Dataset excerpts:
- Opening Delimiter -
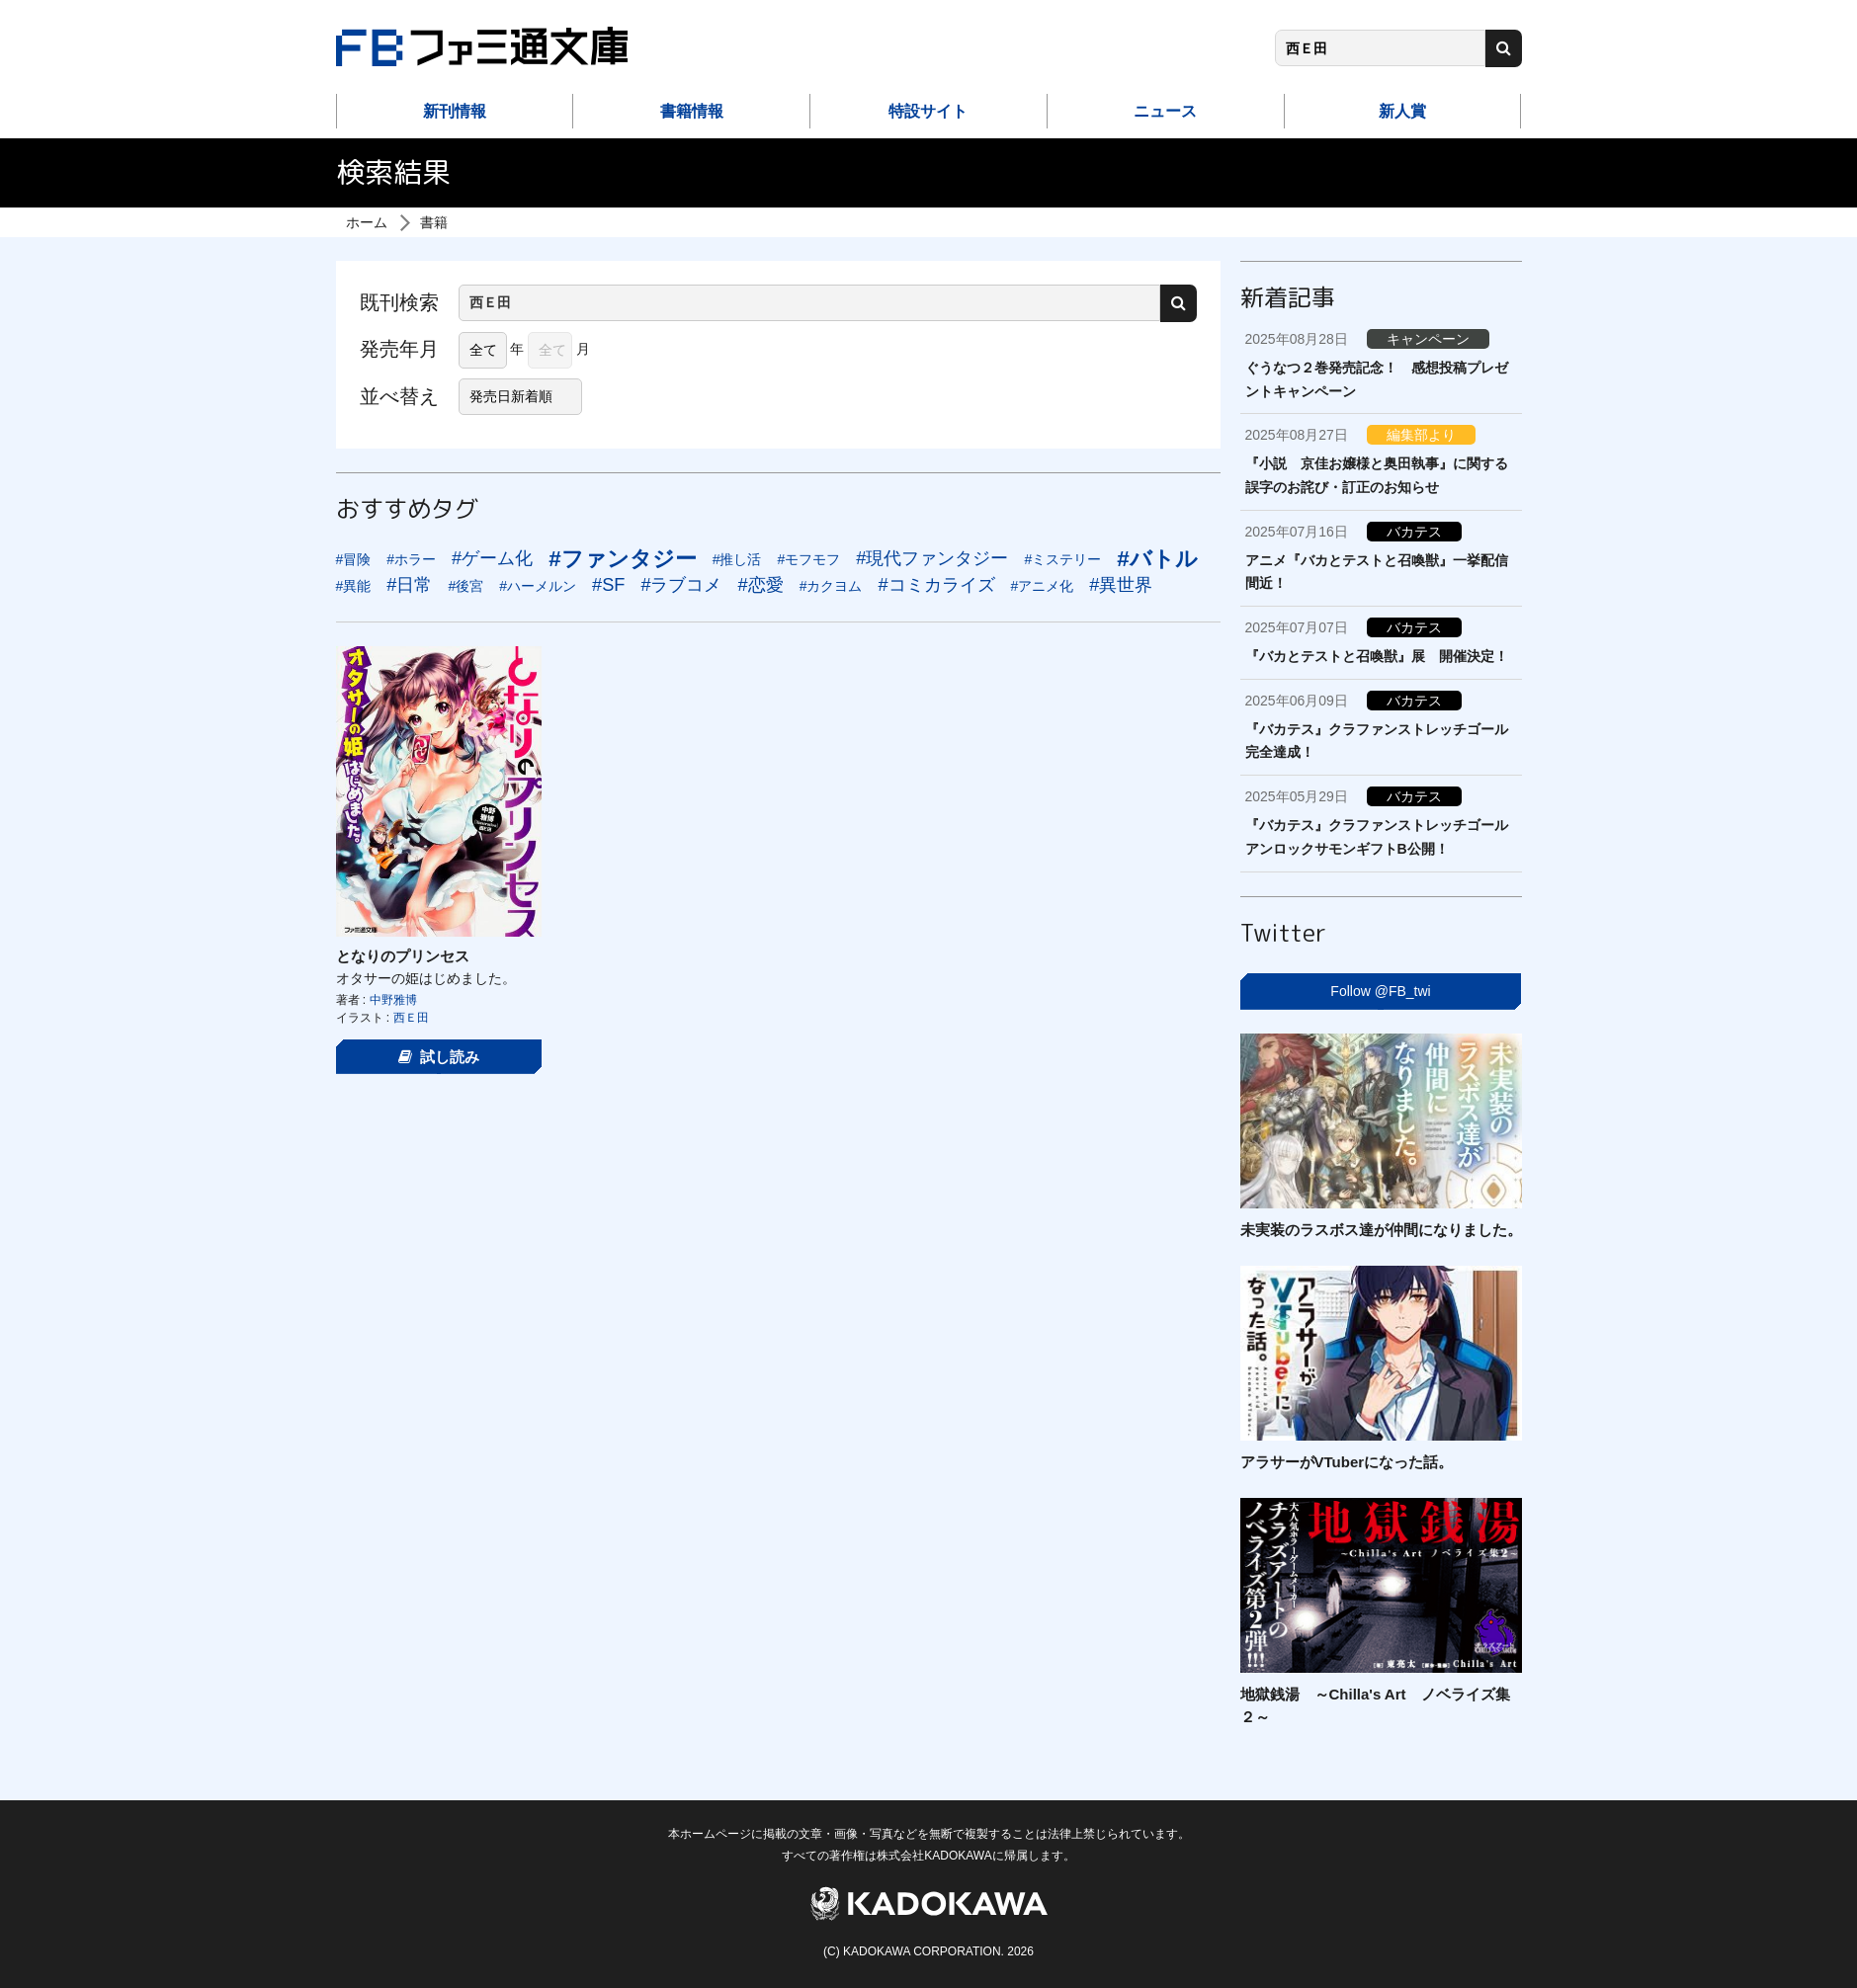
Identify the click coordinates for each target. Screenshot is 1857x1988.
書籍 (434, 222)
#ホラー (411, 559)
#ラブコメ (680, 585)
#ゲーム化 (492, 558)
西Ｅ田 (411, 1018)
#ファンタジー (622, 558)
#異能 (354, 586)
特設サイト (928, 111)
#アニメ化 (1042, 586)
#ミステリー (1062, 559)
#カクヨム (831, 586)
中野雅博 (393, 1000)
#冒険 (354, 559)
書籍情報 (691, 111)
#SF (608, 585)
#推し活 (737, 559)
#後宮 (465, 586)
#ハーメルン (537, 586)
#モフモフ (808, 559)
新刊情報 (454, 111)
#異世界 (1120, 585)
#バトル (1157, 558)
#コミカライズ (936, 585)
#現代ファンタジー (932, 558)
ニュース (1165, 111)
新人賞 (1402, 111)
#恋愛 (761, 585)
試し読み (438, 1056)
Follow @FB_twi (1380, 991)
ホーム (366, 222)
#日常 (409, 585)
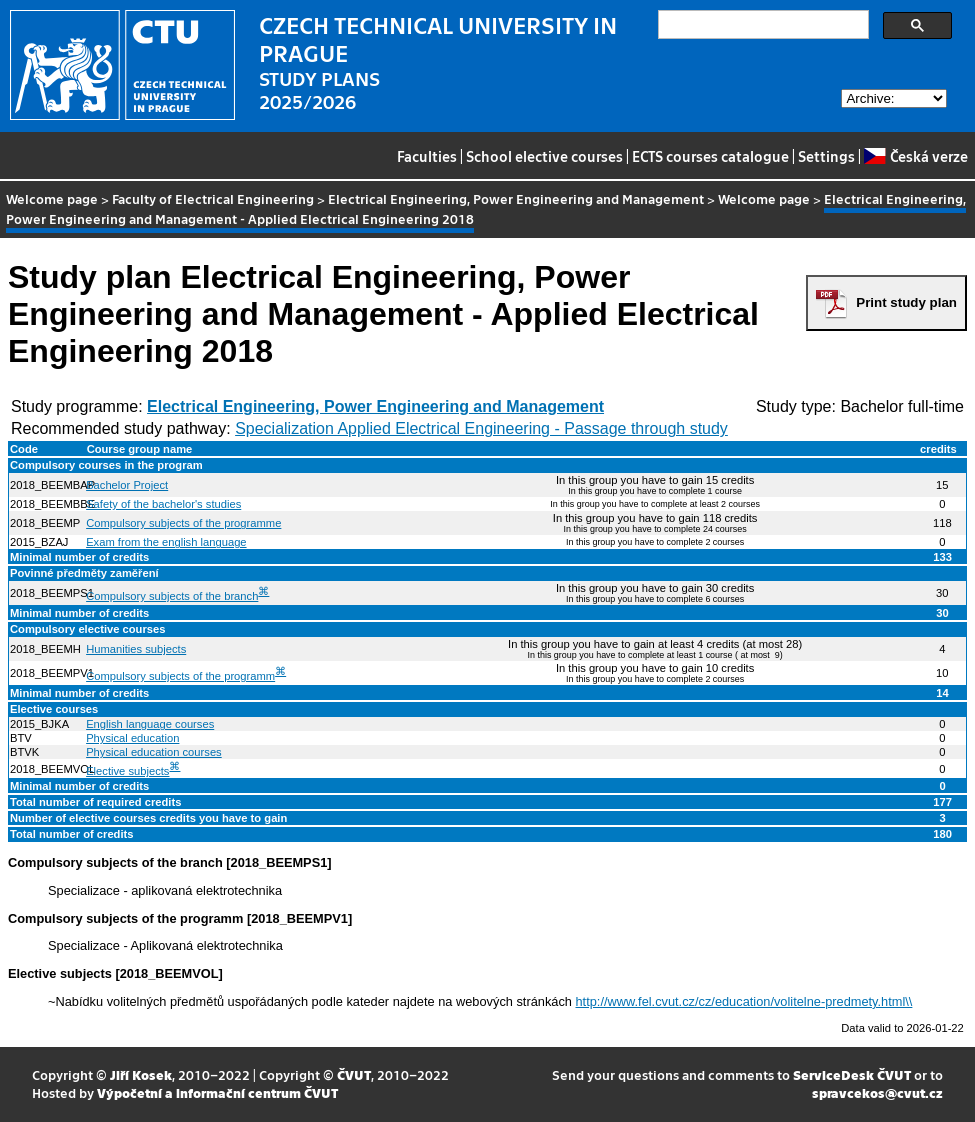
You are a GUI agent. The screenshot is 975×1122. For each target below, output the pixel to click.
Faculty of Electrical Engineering (213, 198)
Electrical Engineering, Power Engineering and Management (516, 198)
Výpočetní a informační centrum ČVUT (217, 1092)
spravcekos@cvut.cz (877, 1092)
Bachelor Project (127, 485)
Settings (826, 156)
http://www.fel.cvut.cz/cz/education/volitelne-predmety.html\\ (744, 1001)
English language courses (150, 724)
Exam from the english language (166, 542)
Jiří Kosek (141, 1074)
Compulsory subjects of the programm (180, 676)
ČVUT (354, 1074)
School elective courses (544, 156)
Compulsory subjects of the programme (183, 523)
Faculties (427, 156)
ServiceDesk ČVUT (852, 1074)
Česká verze (915, 156)
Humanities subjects (136, 649)
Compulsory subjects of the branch (172, 596)
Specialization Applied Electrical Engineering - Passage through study (481, 428)
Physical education (132, 738)
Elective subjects (127, 771)
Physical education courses (154, 752)
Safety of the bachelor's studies (163, 504)
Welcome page (52, 198)
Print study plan (906, 302)
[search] (761, 25)
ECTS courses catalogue (710, 156)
- Closing Delimiter -
## Instructions to follow
Copy the data exactly. Any picture it contains is to be omitted.

## Problem solution
Identify the click coordinates for each target. Screenshot is 1857x1988.
書籍 (434, 222)
#ホラー (411, 559)
#ラブコメ (680, 585)
#ゲーム化 (492, 558)
西Ｅ田 (411, 1018)
#ファンタジー (622, 558)
#異能 (354, 586)
特設サイト (928, 111)
#アニメ化 (1042, 586)
#ミステリー (1062, 559)
#カクヨム (831, 586)
中野雅博 (393, 1000)
#冒険 (354, 559)
書籍情報 (691, 111)
#SF (608, 585)
#推し活 (737, 559)
#後宮 (465, 586)
#ハーメルン (537, 586)
#モフモフ (808, 559)
新刊情報 (454, 111)
#異世界 (1120, 585)
#バトル (1157, 558)
#コミカライズ (936, 585)
#現代ファンタジー (932, 558)
ニュース (1165, 111)
新人賞 (1402, 111)
#恋愛 (761, 585)
試し読み (438, 1056)
Follow @FB_twi (1380, 991)
ホーム (366, 222)
#日常 (409, 585)
You are a GUI agent. The screenshot is 975×1122. For each target below, output the pixel to click.
Faculty of Electrical Engineering (213, 198)
Electrical Engineering, Power Engineering and Management (516, 198)
Výpočetní a informační centrum ČVUT (217, 1092)
spravcekos@cvut.cz (877, 1092)
Bachelor Project (127, 485)
Settings (826, 156)
http://www.fel.cvut.cz/cz/education/volitelne-predmety.html\\ (744, 1001)
English language courses (150, 724)
Exam from the english language (166, 542)
Jiří Kosek (141, 1074)
Compulsory subjects of the programm (180, 676)
ČVUT (354, 1074)
School elective courses (544, 156)
Compulsory subjects of the programme (183, 523)
Faculties (427, 156)
ServiceDesk ČVUT (852, 1074)
Česká verze (915, 156)
Humanities subjects (136, 649)
Compulsory subjects of the branch (172, 596)
Specialization Applied Electrical Engineering - Passage through study (481, 428)
Physical education (132, 738)
Elective subjects (127, 771)
Physical education courses (154, 752)
Safety of the bachelor's studies (163, 504)
Welcome page (52, 198)
Print study plan (906, 302)
[search] (761, 25)
ECTS courses catalogue (710, 156)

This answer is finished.